**What the exercise asks:** Across the listing, tally the lines in which the word "married" occurs, then report the tally alone.
Supplied data section start
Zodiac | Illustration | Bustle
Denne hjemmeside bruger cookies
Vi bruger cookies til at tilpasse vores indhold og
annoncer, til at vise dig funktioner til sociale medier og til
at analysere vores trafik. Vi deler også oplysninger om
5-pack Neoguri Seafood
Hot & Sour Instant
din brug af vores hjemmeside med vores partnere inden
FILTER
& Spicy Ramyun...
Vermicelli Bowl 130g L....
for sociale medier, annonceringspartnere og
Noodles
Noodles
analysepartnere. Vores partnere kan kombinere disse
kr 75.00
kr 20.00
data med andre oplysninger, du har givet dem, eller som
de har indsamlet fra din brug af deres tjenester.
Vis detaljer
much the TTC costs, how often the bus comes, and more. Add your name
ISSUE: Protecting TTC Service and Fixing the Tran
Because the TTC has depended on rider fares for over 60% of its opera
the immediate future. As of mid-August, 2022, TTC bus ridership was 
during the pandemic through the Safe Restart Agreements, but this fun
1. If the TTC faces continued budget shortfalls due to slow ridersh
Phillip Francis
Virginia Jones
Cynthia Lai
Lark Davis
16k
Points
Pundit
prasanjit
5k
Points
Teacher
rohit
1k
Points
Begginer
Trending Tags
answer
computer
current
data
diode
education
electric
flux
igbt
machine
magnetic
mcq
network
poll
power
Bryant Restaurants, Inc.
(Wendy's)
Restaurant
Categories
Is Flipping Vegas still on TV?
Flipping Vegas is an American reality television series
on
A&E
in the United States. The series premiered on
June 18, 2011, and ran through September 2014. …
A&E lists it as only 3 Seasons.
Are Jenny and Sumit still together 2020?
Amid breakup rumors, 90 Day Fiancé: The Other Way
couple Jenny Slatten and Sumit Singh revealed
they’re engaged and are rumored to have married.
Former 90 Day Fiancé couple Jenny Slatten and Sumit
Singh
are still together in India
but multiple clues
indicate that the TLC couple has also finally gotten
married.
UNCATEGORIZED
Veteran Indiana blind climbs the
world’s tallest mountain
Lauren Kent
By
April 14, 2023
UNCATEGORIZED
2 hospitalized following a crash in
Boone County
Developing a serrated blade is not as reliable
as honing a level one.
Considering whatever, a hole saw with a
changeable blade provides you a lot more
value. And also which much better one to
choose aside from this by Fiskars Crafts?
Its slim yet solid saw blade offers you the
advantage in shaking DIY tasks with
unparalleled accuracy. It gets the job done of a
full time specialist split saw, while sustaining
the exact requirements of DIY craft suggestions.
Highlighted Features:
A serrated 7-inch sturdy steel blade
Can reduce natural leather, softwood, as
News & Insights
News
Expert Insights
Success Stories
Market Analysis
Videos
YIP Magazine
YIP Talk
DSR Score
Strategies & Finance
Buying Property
Supplied data section end
**Result of this task:** 2